Work item -
In the following listing, find the lines containing "Emoji" and report them.
- Opening Delimiter -
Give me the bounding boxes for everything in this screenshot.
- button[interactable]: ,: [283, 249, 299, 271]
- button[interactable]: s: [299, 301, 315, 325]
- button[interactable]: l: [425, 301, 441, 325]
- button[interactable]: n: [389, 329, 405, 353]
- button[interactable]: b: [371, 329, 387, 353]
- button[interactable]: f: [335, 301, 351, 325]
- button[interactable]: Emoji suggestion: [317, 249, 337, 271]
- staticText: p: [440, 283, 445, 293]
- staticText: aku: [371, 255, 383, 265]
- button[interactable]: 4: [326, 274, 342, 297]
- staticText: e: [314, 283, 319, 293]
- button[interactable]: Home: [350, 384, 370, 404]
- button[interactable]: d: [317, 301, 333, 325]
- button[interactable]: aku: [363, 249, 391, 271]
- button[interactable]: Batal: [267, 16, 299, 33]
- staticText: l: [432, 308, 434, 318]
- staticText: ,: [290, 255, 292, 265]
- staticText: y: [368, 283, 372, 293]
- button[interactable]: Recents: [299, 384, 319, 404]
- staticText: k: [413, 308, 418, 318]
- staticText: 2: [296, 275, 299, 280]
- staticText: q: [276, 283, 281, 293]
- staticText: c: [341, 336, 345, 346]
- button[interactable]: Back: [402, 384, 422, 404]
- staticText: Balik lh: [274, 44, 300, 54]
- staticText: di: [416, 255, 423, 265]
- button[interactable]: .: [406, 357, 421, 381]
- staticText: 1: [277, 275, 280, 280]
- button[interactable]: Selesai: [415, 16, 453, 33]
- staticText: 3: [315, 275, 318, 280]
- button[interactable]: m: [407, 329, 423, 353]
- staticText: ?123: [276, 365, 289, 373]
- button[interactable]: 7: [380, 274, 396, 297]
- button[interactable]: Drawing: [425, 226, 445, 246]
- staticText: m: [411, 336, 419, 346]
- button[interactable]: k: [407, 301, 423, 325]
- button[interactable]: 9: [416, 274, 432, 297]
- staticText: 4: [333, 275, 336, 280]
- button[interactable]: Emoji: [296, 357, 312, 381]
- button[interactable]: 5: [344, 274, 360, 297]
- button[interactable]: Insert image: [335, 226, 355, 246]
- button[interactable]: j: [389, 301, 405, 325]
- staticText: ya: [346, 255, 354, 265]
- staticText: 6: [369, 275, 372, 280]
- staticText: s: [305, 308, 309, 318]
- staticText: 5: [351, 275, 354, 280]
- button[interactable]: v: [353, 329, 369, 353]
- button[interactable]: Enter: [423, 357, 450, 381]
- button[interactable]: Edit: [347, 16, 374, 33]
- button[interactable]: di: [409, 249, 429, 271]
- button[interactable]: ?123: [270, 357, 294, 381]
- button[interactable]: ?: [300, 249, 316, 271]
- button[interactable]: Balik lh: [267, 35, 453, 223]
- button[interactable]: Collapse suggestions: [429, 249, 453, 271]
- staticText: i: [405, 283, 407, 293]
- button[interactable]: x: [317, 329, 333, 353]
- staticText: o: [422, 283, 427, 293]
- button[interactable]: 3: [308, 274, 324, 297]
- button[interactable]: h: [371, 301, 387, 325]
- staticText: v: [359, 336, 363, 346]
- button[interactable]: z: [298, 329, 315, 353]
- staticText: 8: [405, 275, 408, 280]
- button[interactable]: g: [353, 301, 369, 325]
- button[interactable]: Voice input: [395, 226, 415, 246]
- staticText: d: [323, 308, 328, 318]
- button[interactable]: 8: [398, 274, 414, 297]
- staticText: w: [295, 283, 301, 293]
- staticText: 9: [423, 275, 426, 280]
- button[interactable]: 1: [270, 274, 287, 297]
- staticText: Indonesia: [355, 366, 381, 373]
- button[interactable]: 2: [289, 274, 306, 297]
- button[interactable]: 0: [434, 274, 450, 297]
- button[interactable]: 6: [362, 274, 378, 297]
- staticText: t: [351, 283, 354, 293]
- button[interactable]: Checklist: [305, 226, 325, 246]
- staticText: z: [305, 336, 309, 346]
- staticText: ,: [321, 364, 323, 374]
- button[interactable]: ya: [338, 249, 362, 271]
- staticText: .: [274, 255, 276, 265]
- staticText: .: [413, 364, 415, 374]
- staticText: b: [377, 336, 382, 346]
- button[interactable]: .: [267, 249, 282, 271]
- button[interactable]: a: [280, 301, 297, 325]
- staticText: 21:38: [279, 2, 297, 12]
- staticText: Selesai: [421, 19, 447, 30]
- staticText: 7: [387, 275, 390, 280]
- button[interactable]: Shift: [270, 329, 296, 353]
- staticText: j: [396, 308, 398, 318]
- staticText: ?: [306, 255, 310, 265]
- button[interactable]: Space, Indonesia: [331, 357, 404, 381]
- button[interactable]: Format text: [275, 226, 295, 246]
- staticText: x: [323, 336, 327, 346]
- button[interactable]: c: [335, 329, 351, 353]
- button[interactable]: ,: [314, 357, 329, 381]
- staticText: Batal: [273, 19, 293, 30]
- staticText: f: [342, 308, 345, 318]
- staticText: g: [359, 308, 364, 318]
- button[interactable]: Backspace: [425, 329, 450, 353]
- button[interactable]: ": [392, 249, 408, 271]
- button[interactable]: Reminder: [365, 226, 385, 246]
- Closing Delimiter -
- Opening Delimiter -
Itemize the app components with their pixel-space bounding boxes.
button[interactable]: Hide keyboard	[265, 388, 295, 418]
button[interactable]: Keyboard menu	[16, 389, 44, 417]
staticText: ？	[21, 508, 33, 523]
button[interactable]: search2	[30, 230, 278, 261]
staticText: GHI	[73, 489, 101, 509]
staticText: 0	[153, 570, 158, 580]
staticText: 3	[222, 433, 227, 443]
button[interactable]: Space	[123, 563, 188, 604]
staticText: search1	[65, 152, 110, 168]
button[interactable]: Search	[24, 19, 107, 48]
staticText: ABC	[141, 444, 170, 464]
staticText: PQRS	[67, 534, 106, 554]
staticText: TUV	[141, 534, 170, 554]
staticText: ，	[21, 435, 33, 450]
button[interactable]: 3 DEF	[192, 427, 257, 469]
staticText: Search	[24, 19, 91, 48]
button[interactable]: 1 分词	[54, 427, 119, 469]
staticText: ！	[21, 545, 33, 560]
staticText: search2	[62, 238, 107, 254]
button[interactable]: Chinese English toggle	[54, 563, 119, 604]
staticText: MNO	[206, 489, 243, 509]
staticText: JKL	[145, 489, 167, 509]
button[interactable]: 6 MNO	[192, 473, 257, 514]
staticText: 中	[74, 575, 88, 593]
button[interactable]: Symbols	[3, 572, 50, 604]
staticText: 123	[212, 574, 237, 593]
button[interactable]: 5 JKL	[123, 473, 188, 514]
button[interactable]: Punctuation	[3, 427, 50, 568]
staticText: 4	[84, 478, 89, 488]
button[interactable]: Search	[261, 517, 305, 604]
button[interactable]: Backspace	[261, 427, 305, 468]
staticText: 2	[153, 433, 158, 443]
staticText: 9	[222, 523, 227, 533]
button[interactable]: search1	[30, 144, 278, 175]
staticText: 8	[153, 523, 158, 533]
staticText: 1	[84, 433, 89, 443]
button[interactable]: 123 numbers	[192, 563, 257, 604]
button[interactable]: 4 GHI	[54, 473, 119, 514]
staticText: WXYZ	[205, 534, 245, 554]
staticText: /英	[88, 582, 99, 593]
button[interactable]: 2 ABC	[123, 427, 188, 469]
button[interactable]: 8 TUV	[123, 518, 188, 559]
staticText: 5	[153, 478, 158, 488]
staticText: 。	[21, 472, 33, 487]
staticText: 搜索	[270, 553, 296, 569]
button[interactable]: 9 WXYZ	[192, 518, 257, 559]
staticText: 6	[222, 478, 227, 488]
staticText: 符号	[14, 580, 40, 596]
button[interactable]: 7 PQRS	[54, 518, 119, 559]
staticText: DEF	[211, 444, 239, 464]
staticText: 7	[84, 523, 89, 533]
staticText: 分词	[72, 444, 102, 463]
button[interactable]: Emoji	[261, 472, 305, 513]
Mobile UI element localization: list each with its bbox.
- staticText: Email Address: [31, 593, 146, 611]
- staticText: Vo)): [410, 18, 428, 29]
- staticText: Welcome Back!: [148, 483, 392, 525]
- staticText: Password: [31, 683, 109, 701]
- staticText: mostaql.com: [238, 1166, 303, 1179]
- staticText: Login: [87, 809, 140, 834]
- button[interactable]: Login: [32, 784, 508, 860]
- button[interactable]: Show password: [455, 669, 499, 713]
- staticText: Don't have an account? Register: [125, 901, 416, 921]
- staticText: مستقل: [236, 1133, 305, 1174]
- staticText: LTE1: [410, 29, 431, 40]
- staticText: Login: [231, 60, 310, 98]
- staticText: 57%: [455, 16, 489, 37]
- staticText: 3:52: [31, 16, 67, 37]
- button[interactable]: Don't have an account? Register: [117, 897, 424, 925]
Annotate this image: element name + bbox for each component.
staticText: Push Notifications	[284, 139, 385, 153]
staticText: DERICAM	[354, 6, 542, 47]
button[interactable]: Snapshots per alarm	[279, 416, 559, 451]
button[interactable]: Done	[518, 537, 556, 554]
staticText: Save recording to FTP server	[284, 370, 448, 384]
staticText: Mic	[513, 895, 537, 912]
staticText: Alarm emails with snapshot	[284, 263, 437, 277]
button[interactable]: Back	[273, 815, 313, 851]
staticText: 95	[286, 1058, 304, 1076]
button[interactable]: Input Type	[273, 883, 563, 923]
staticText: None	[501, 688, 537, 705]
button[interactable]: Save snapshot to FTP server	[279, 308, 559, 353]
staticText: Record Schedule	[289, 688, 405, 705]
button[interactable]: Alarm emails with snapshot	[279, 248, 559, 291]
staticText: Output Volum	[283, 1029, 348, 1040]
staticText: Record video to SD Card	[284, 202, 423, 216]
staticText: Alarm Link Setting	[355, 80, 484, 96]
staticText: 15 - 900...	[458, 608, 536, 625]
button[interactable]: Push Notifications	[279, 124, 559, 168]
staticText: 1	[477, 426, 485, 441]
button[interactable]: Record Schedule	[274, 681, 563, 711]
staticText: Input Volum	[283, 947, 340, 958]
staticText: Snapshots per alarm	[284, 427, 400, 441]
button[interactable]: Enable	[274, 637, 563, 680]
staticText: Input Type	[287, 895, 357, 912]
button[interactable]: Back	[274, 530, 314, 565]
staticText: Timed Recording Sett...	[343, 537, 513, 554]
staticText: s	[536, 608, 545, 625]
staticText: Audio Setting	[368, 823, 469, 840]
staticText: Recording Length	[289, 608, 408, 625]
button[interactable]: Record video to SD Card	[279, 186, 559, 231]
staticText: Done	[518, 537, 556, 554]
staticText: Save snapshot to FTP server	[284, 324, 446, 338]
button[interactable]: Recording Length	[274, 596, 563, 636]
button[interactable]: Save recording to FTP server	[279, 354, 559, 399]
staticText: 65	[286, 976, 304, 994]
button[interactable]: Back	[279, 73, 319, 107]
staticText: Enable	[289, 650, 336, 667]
- Closing Delimiter -
- Opening Delimiter -
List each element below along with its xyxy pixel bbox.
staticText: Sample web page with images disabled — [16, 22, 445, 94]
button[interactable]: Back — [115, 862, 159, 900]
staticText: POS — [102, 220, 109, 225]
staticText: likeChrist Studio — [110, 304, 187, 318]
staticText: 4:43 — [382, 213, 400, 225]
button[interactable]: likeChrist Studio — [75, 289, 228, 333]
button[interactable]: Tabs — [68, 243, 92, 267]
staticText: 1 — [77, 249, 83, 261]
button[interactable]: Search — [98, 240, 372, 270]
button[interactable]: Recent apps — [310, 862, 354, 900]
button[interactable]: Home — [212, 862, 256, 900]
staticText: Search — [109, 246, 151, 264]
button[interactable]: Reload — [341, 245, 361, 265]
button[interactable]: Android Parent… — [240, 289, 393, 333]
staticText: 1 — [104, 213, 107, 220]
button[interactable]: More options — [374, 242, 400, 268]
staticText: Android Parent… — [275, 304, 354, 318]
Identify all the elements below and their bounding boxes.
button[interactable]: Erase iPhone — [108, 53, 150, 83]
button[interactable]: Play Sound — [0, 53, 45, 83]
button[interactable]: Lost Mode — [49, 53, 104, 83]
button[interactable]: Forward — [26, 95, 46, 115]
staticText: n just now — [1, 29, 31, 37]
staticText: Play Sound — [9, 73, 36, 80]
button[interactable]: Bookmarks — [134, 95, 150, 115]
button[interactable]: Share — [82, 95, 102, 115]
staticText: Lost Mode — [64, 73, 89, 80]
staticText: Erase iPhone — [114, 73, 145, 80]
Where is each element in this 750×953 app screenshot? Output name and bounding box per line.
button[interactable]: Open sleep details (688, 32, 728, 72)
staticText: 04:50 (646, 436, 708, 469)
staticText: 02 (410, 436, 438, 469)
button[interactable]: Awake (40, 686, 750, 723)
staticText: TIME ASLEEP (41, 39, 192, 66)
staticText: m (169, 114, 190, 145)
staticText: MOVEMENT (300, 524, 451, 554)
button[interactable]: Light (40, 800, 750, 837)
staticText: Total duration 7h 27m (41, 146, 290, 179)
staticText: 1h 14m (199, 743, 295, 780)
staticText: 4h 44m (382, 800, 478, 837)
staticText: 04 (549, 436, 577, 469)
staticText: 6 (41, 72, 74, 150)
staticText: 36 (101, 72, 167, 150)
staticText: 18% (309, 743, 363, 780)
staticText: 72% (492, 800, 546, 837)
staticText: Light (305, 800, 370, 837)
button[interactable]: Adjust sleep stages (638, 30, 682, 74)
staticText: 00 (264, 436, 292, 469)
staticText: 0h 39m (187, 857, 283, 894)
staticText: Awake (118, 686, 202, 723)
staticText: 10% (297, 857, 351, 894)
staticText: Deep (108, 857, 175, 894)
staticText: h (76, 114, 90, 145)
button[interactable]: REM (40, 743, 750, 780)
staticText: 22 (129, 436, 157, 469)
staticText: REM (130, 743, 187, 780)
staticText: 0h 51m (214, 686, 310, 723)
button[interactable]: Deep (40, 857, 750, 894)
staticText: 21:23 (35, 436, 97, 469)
- Closing Delimiter -
Solution to this task -
- button[interactable]: Emoji suggestion: [317, 249, 337, 271]
- button[interactable]: Emoji: [296, 357, 312, 381]
button[interactable]: Emoji	[261, 472, 305, 513]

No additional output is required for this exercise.